Exercise description
Both the line below containing "The height and width of the screenshot is (2576, 309)." and the line containing "In order to click on Nasional", along with every line between them, should be repeated exactly; no other line belongs in the answer.

[Dataset entries]
__________________________________________________
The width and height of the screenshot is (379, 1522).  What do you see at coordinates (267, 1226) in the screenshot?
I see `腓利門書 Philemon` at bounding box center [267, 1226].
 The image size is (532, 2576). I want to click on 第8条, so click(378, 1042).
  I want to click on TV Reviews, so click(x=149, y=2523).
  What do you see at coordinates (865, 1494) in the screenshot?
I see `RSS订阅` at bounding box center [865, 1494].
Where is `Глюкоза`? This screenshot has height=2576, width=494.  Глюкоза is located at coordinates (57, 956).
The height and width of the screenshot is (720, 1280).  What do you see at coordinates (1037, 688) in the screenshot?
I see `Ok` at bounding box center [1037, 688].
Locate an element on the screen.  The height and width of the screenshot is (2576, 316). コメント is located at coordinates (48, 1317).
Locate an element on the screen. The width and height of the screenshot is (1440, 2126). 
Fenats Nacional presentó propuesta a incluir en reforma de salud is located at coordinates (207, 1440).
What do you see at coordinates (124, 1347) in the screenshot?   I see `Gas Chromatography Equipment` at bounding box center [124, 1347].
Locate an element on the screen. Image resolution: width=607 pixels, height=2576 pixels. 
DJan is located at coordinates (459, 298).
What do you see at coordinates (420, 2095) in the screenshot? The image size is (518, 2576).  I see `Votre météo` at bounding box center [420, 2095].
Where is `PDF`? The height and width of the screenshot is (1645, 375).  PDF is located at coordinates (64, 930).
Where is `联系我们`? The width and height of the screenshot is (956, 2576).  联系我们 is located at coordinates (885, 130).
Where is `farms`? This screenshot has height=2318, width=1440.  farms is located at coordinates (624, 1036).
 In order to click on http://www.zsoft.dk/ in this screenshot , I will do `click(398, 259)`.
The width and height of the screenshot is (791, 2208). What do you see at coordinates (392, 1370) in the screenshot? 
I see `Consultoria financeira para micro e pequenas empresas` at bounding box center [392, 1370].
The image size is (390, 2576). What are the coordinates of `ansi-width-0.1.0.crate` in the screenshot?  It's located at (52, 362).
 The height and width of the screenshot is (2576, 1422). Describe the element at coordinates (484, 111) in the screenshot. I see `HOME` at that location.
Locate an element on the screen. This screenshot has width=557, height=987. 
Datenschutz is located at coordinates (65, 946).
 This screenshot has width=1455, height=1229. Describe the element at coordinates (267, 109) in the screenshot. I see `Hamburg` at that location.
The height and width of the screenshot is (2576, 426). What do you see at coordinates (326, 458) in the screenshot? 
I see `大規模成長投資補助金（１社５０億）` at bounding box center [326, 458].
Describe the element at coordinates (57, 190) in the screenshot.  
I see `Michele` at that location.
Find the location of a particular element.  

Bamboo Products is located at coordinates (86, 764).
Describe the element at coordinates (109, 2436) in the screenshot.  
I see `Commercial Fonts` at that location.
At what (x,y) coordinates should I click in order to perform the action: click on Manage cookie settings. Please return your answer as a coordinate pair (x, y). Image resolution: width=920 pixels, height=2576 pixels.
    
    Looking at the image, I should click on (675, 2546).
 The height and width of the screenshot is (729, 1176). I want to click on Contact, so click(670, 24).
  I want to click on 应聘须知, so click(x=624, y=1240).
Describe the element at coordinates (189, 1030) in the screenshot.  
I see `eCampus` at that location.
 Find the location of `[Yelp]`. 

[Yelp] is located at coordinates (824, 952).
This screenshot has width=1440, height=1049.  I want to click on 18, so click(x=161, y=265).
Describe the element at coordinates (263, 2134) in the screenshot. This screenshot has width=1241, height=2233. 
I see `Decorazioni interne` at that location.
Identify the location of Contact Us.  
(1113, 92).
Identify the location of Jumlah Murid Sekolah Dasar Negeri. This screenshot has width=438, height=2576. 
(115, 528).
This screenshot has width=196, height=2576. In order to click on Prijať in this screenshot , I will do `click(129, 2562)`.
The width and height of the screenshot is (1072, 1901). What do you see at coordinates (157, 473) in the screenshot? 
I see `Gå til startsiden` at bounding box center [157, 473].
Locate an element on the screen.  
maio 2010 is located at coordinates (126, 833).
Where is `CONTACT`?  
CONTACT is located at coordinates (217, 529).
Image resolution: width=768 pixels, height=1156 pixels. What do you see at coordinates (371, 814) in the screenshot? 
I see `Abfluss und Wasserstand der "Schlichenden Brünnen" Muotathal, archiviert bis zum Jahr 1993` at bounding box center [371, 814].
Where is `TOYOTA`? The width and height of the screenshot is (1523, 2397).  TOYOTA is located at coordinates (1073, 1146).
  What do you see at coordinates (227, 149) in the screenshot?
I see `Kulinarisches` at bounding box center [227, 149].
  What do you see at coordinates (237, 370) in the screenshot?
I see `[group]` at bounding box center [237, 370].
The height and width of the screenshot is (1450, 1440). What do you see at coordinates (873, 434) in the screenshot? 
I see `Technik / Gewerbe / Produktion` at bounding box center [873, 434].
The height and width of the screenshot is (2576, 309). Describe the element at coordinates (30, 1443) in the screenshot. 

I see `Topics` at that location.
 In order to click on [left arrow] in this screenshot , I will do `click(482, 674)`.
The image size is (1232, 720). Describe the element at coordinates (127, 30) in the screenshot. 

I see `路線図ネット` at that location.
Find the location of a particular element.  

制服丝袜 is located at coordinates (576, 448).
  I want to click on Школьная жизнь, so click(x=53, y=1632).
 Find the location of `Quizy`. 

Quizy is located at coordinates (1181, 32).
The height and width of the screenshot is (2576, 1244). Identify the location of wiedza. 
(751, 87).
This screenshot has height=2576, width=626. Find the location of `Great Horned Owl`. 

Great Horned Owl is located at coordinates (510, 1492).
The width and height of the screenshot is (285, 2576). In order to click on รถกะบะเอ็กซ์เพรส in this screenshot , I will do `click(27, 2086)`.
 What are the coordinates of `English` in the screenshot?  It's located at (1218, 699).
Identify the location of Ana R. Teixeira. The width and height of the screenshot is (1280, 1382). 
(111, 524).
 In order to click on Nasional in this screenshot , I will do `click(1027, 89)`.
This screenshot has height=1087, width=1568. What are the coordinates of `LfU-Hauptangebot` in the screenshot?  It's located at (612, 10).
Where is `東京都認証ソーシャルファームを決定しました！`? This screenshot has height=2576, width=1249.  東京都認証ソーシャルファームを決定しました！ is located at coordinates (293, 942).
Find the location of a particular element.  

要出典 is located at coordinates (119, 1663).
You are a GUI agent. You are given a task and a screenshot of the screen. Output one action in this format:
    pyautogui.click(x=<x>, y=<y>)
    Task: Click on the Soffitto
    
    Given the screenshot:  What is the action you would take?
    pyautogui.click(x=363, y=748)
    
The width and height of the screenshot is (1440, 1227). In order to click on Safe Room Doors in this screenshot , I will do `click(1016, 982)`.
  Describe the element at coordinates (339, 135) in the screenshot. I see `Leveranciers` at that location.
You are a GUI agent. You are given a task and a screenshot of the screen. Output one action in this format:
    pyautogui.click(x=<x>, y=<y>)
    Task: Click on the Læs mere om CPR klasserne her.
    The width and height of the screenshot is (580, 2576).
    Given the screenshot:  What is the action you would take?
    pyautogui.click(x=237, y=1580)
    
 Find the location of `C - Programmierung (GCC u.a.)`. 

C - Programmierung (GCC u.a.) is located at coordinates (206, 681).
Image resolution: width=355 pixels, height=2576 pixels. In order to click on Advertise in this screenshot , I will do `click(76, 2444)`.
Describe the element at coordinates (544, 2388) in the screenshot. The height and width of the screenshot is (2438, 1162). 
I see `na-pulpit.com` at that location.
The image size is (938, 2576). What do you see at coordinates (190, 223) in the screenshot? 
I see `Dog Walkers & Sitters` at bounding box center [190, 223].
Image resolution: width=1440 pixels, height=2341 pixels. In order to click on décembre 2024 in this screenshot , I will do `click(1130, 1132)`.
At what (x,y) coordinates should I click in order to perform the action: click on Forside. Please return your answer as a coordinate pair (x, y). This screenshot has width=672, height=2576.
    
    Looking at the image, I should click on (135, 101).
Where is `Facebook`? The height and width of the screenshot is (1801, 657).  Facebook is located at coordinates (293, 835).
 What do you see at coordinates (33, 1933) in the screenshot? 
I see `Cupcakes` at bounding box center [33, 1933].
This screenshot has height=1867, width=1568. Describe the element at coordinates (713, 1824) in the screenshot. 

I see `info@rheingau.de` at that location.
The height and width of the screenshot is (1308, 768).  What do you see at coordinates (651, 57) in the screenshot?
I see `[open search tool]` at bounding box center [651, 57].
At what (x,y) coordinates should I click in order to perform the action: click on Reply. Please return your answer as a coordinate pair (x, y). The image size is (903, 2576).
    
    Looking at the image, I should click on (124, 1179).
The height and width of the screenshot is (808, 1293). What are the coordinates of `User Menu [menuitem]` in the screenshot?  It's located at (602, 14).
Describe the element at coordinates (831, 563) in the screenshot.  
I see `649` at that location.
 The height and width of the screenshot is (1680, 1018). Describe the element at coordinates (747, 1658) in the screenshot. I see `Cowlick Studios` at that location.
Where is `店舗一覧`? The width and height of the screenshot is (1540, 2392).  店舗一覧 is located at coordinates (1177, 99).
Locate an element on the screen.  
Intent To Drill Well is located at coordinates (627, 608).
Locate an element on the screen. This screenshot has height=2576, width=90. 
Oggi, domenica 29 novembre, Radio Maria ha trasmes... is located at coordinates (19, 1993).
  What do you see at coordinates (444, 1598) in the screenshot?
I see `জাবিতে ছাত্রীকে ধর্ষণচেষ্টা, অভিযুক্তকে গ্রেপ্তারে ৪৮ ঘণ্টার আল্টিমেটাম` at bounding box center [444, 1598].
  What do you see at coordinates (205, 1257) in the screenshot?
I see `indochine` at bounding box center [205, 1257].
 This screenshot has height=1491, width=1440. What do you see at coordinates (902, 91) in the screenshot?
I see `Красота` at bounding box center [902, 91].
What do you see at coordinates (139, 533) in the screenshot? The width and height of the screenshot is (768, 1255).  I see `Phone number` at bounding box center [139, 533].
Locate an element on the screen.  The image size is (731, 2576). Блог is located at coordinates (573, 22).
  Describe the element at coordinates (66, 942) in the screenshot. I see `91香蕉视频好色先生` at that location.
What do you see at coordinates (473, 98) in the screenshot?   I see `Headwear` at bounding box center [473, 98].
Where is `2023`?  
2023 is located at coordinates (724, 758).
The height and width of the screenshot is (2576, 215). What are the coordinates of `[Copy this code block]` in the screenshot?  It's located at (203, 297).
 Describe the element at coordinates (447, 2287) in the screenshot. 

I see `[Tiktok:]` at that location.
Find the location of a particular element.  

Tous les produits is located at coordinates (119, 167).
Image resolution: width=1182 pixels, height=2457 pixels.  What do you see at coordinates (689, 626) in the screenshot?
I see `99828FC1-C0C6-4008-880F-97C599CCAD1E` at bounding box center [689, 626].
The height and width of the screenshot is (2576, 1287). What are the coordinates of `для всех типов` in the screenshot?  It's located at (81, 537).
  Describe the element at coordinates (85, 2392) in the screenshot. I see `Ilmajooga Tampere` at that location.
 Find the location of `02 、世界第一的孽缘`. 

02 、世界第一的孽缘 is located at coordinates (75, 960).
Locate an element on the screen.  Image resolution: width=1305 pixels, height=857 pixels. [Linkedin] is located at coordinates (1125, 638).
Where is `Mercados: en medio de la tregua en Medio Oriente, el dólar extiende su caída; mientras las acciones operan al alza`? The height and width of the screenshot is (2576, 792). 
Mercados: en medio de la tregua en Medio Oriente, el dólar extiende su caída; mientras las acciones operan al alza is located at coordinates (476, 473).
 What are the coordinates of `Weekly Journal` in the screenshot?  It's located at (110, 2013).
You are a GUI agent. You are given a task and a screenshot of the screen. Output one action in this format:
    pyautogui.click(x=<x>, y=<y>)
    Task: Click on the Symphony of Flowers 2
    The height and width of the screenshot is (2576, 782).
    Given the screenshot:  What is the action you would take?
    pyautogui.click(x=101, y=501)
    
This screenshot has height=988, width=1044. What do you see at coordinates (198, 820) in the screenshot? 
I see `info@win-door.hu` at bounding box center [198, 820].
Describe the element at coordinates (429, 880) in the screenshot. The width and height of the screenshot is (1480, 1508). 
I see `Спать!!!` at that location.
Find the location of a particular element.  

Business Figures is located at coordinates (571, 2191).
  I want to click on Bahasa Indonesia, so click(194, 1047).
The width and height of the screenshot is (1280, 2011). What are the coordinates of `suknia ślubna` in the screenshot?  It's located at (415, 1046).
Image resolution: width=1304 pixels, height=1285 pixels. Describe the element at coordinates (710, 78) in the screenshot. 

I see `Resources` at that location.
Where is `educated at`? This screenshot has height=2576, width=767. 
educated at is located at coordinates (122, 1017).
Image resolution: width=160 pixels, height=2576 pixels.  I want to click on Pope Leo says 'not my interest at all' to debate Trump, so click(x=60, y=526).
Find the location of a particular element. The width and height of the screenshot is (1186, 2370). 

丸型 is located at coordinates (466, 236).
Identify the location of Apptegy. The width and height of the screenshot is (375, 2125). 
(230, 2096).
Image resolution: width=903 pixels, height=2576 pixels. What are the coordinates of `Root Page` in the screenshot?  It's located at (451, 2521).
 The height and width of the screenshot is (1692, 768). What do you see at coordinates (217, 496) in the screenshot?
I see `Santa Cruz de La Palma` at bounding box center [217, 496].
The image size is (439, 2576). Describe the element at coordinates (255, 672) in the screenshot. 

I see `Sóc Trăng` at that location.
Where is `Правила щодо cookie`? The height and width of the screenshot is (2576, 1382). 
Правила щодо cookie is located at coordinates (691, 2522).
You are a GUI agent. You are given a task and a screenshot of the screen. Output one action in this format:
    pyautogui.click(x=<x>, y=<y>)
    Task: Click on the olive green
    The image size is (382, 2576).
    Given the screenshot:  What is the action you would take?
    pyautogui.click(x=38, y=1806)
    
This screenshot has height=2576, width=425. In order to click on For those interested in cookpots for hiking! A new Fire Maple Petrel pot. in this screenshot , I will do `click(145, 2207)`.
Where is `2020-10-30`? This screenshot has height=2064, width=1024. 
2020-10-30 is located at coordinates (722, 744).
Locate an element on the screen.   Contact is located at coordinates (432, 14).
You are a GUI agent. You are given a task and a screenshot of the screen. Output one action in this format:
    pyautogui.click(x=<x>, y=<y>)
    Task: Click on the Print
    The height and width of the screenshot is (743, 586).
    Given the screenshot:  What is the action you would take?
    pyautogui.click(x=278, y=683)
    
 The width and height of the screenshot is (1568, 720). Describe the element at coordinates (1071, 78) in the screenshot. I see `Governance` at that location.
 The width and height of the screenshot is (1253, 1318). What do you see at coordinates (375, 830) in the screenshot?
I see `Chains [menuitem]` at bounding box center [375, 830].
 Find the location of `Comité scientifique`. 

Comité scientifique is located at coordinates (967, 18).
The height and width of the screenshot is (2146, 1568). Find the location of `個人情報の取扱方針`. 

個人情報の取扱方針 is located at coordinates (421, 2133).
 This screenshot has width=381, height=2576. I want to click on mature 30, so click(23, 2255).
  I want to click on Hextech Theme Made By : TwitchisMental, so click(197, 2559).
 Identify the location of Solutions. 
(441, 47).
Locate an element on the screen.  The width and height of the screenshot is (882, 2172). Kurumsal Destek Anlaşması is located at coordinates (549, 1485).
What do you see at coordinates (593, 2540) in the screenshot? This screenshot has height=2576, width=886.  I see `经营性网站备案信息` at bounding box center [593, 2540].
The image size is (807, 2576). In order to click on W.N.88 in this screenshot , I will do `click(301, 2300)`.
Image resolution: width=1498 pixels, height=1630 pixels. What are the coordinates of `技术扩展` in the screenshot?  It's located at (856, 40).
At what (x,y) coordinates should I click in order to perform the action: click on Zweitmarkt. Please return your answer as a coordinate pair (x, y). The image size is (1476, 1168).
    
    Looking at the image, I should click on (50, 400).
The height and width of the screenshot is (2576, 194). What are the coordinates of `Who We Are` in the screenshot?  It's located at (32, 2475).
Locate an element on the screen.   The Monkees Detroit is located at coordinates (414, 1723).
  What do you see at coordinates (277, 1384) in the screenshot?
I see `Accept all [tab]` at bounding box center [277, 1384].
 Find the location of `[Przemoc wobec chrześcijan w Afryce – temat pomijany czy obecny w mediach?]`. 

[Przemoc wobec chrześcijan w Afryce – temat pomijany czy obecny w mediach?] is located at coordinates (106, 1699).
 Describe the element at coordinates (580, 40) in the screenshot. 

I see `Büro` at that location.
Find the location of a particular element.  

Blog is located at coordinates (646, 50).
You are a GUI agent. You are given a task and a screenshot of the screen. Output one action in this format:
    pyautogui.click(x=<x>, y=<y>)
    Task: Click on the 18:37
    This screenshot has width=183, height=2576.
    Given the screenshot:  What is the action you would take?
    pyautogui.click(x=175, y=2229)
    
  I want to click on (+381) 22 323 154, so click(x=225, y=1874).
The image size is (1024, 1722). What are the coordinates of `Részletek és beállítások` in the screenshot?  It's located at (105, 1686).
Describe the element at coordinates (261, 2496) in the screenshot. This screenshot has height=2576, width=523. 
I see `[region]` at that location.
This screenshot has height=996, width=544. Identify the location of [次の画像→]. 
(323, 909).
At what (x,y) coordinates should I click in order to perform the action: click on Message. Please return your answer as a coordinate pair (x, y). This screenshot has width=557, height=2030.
__________________________________________________
Solved problem
The height and width of the screenshot is (2576, 309). Describe the element at coordinates (30, 1443) in the screenshot. 

I see `Topics` at that location.
 In order to click on [left arrow] in this screenshot , I will do `click(482, 674)`.
The image size is (1232, 720). Describe the element at coordinates (127, 30) in the screenshot. 

I see `路線図ネット` at that location.
Find the location of a particular element.  

制服丝袜 is located at coordinates (576, 448).
  I want to click on Школьная жизнь, so click(x=53, y=1632).
 Find the location of `Quizy`. 

Quizy is located at coordinates (1181, 32).
The height and width of the screenshot is (2576, 1244). Identify the location of wiedza. 
(751, 87).
This screenshot has height=2576, width=626. Find the location of `Great Horned Owl`. 

Great Horned Owl is located at coordinates (510, 1492).
The width and height of the screenshot is (285, 2576). In order to click on รถกะบะเอ็กซ์เพรส in this screenshot , I will do `click(27, 2086)`.
 What are the coordinates of `English` in the screenshot?  It's located at (1218, 699).
Identify the location of Ana R. Teixeira. The width and height of the screenshot is (1280, 1382). 
(111, 524).
 In order to click on Nasional in this screenshot , I will do `click(1027, 89)`.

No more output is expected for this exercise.